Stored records
[Start of section]

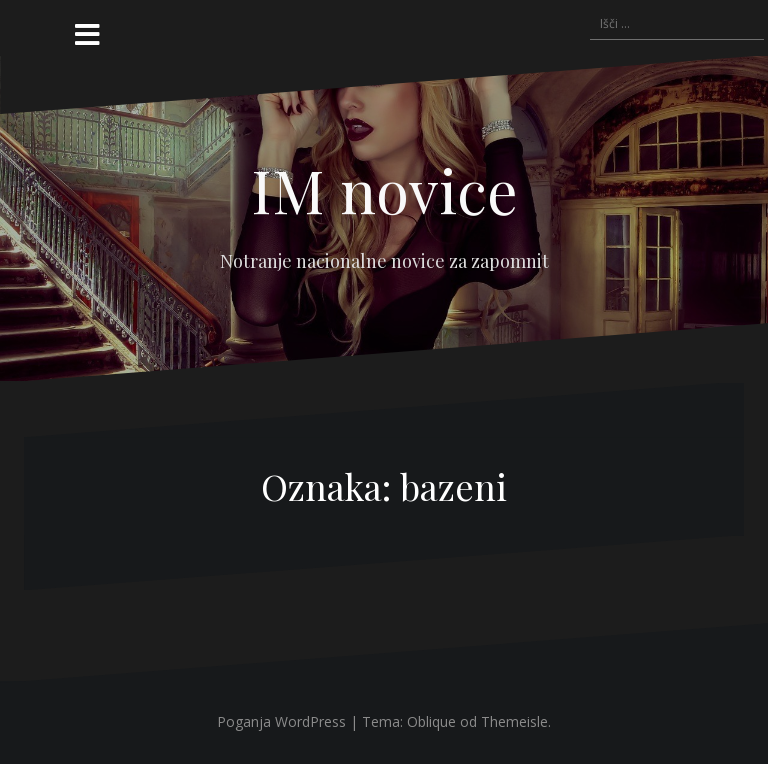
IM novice (384, 189)
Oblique (431, 721)
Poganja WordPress (281, 721)
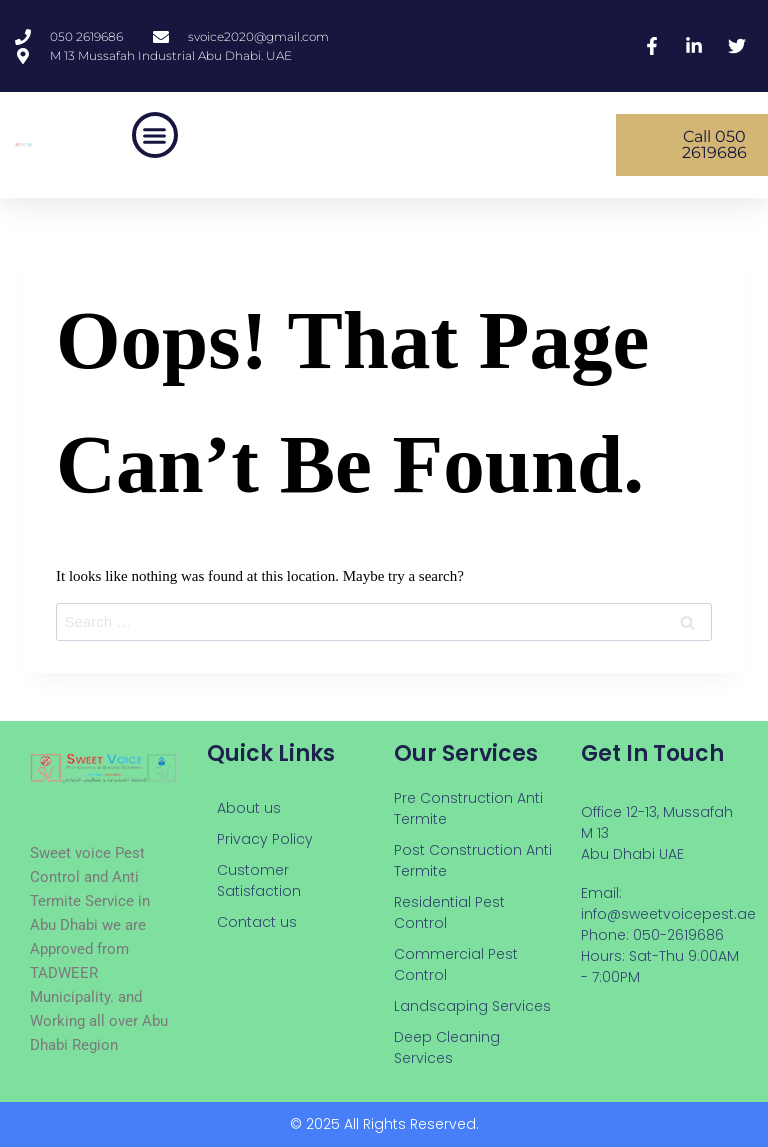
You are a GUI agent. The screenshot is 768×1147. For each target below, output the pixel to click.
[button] (155, 135)
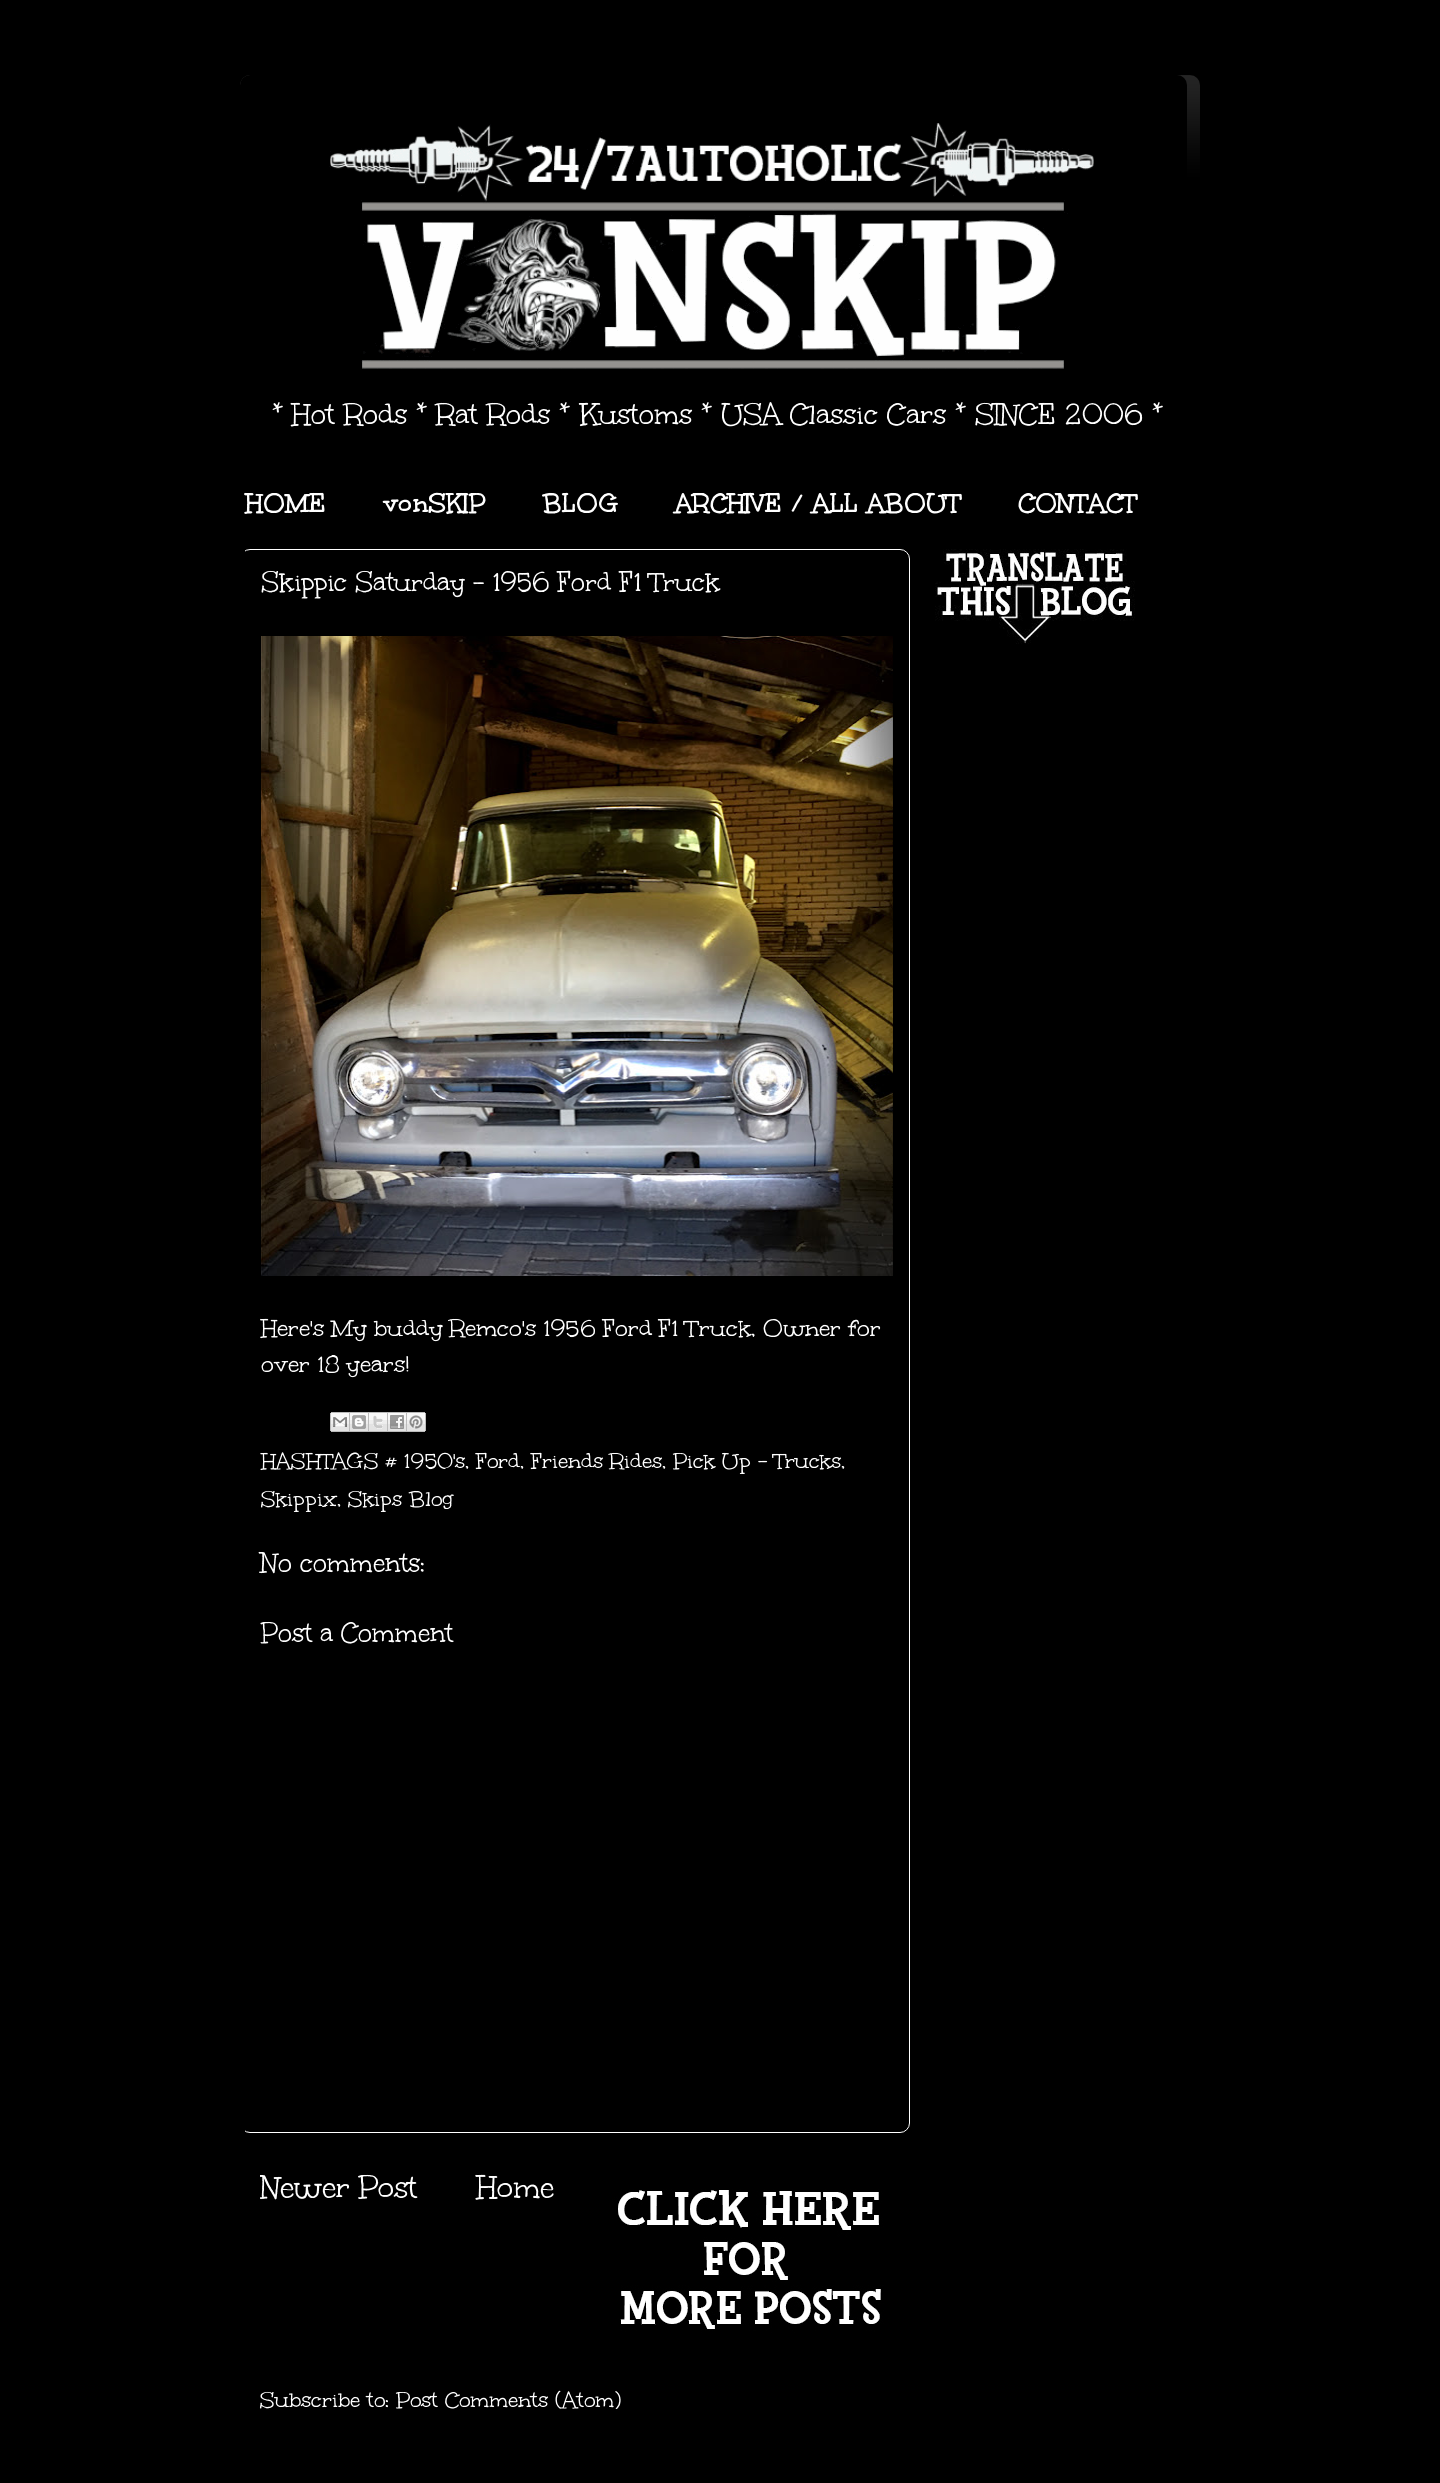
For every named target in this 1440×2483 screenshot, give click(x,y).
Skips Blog (400, 1499)
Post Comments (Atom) (508, 2400)
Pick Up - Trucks (757, 1461)
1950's (434, 1461)
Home (515, 2187)
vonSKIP (434, 503)
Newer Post (338, 2187)
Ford (498, 1461)
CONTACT (1077, 503)
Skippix (299, 1499)
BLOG (580, 503)
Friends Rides (596, 1461)
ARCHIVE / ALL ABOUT (818, 503)
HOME (285, 503)
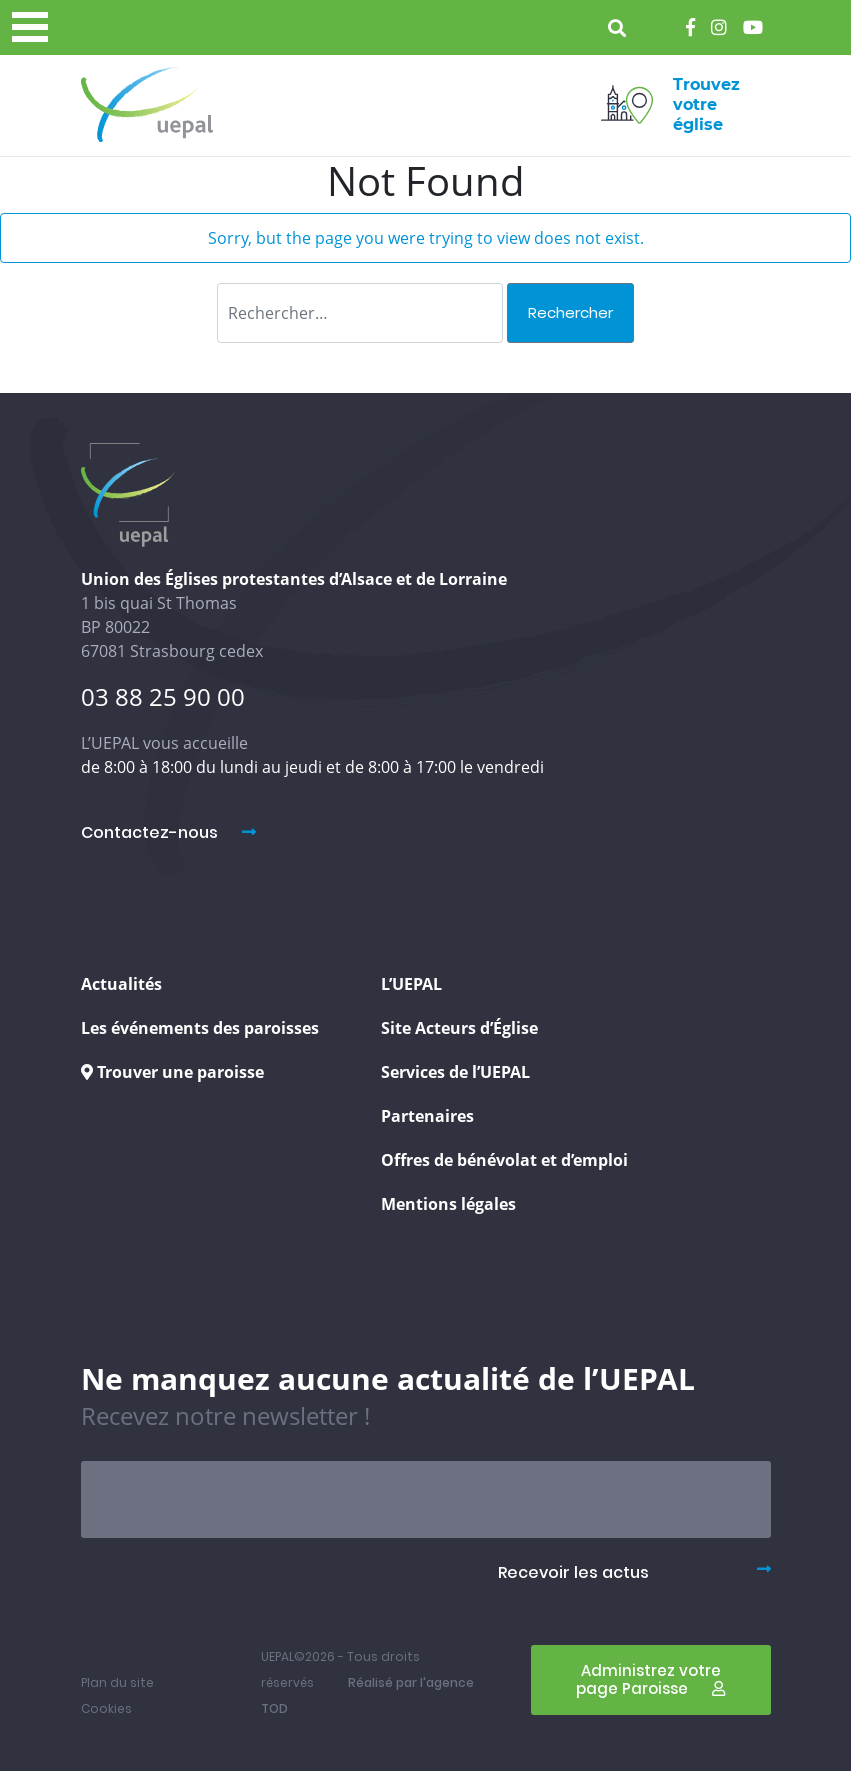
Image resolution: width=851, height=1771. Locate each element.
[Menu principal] (30, 27)
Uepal (147, 105)
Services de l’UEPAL (455, 1072)
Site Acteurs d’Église (459, 1028)
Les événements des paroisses (200, 1028)
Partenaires (427, 1116)
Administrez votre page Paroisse (650, 1679)
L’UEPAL (411, 984)
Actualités (121, 984)
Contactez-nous (168, 832)
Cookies (106, 1708)
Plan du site (117, 1682)
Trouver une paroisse (172, 1072)
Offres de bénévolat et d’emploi (504, 1160)
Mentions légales (448, 1204)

[End of section]

§ EXERCISE
Word-for-word output of every record is needed, with images omitted.

§ ANSWER TO THE EXERCISE
IM novice (384, 189)
Oblique (431, 721)
Poganja WordPress (281, 721)
You are a GUI agent. The screenshot is 768×1147. For each target below, output the pixel to click.
[button] (155, 135)
For every named target in this 1440×2483 screenshot, give click(x,y).
Skips Blog (400, 1499)
Post Comments (Atom) (508, 2400)
Pick Up - Trucks (757, 1461)
1950's (434, 1461)
Home (515, 2187)
vonSKIP (434, 503)
Newer Post (338, 2187)
Ford (498, 1461)
CONTACT (1077, 503)
Skippix (299, 1499)
BLOG (580, 503)
Friends Rides (596, 1461)
ARCHIVE / ALL ABOUT (818, 503)
HOME (285, 503)
Image resolution: width=851, height=1771. Locate each element.
[Menu principal] (30, 27)
Uepal (147, 105)
Services de l’UEPAL (455, 1072)
Site Acteurs d’Église (459, 1028)
Les événements des paroisses (200, 1028)
Partenaires (427, 1116)
Administrez votre page Paroisse (650, 1679)
L’UEPAL (411, 984)
Actualités (121, 984)
Contactez-nous (168, 832)
Cookies (106, 1708)
Plan du site (117, 1682)
Trouver une paroisse (172, 1072)
Offres de bénévolat et d’emploi (504, 1160)
Mentions légales (448, 1204)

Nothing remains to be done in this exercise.